4. The magnetically attractable cylindrical gas environment monitoring robot of claim 1, wherein:

wherein, the surface of action wheel from inside to outside is the cladding in proper order has sponge layer and sand paper layer.

5. The magnetically attractable cylindrical gas environment monitoring robot of claim 1, wherein:

the device also comprises a main control module, a temperature sensor, a harmful gas sensor and a wireless data transmitting module which are fixed on the bottom plate;

the power input port of the main control module is connected with the output stage of the voltage stabilizing module;

the temperature sensor and the harmful gas sensor are connected with the main control module, and the main control module controls the temperature sensor and the harmful gas sensor to detect the surrounding environment to obtain environment data;

the wireless data transmitting module is connected with the main control module and transmits the environmental data obtained by the main control module to the computer.
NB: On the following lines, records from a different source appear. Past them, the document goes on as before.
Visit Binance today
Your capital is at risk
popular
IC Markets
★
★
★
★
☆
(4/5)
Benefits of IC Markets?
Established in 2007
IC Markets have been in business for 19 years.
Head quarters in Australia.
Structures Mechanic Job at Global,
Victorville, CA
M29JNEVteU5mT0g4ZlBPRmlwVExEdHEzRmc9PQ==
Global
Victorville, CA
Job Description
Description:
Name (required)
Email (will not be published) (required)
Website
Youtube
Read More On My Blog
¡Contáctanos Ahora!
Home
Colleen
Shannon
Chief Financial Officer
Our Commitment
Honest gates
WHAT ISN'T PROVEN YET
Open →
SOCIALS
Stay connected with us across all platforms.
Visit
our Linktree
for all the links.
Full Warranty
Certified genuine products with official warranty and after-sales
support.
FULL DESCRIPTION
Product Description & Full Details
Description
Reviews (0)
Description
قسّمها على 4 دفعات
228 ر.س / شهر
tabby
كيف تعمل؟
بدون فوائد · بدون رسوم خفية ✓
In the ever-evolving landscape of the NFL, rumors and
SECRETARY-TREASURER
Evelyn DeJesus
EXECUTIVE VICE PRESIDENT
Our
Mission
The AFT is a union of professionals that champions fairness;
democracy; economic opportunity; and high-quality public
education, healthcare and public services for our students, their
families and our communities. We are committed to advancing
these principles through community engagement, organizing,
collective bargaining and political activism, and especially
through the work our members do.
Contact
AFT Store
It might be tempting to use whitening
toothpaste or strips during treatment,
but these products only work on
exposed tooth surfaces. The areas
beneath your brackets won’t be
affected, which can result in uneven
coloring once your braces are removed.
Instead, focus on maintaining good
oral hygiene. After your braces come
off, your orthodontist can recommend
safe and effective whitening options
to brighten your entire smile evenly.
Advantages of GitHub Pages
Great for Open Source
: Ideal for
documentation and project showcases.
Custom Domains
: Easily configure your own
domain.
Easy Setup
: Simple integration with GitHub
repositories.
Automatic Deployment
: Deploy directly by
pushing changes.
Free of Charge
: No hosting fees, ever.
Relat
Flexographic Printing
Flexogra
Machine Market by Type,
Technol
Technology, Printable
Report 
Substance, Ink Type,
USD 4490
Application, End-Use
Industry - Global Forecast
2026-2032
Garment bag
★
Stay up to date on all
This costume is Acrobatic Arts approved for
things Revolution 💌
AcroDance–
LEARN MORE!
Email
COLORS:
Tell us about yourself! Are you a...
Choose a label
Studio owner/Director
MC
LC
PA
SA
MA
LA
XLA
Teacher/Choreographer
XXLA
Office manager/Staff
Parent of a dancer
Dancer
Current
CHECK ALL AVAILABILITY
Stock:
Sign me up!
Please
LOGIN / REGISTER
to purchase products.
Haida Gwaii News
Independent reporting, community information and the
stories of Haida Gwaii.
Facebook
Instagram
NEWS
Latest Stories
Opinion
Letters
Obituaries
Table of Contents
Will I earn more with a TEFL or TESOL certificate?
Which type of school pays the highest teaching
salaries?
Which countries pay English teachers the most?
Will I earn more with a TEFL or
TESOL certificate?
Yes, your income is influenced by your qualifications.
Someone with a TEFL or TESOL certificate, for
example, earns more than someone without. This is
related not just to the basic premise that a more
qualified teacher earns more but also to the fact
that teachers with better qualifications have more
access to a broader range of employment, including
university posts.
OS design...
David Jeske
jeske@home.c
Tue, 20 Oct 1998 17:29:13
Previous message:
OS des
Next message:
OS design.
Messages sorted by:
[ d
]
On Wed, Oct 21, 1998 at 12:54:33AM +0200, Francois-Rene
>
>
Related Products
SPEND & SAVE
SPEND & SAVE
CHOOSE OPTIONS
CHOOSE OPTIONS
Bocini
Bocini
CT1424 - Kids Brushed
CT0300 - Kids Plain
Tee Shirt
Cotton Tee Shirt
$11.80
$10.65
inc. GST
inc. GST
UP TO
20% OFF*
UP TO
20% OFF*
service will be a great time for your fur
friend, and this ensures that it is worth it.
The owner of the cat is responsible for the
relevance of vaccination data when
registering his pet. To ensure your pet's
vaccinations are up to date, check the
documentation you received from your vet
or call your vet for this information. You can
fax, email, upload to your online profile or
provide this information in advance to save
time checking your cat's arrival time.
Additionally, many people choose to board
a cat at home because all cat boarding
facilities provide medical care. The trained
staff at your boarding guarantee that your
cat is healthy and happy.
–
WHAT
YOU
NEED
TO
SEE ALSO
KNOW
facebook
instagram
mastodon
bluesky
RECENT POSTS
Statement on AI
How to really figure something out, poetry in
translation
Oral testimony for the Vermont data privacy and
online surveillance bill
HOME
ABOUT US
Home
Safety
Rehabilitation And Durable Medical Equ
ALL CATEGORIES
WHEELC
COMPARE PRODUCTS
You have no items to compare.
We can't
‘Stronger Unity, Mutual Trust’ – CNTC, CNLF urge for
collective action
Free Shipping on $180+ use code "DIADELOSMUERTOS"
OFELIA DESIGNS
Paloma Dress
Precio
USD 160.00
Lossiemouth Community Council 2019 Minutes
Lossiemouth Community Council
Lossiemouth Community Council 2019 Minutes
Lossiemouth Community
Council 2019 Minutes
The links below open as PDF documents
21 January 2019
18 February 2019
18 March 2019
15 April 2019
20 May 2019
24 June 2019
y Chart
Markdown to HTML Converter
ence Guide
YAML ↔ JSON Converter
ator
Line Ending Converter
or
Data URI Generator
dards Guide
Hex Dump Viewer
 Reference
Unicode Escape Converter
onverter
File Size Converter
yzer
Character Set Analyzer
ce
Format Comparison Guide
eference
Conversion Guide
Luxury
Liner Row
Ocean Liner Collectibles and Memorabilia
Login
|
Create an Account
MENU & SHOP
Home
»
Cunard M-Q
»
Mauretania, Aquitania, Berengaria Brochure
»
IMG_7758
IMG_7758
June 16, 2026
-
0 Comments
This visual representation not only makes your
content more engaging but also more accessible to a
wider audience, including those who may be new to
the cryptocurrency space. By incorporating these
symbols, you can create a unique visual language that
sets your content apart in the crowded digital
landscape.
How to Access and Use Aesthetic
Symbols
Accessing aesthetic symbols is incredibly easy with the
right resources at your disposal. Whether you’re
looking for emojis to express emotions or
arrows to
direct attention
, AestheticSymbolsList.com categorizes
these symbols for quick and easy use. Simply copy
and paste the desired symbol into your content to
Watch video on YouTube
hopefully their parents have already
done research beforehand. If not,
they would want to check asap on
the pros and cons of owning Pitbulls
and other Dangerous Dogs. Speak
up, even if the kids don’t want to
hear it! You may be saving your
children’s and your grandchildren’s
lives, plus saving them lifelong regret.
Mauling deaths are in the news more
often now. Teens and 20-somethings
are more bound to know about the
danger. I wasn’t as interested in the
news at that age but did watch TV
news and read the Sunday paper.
6. The magnetically attractable cylindrical gas environment monitoring robot of claim 5, wherein:

the battery, the remote control signal receiver, the temperature sensor and the harmful gas sensor are fixed on the bottom plate of the wall climbing assembly on the right side and are all positioned behind the motor of the wall climbing assembly, the battery and the remote control signal receiver are positioned on the inner side of the bottom plate, the remote control signal receiver is positioned in front of the battery, the temperature sensor and the harmful gas sensor are positioned on the outer side of the bottom plate, and the temperature sensor is positioned in front of the harmful gas sensor;

the direct current power conditioner, the main control module, the voltage stabilizing module and the wireless data transmitting module are fixed on the left bottom plate of the wall climbing assembly and are all positioned at the rear of the motor, the direct current power conditioner is positioned at the inner side of the bottom plate, the voltage stabilizing module and the wireless data transmitting module are positioned at the outer side of the bottom plate, the voltage stabilizing module is positioned at the front of the wireless data transmitting module, and the main control module is positioned at the rear of the direct current power conditioner and the wireless data transmitting module.

7. The magnetically attractable cylindrical gas environment monitoring robot of claim 1, wherein:

wherein the wall climbing assembly further comprises a cover shell;

in the same group of wall climbing assemblies, the lower side edge of the cover shell is matched with the edge of the bottom plate, the lower side of the front end of the cover shell is rotationally connected with the front end of the bottom plate, and the cover shell can be opened and closed on the bottom plate.

8. The magnetically attractable cylindrical gas environment monitoring robot of claim 1, wherein:

wherein, two sets of the bottom plates of wall climbing subassembly pass through two hinges rotation connection.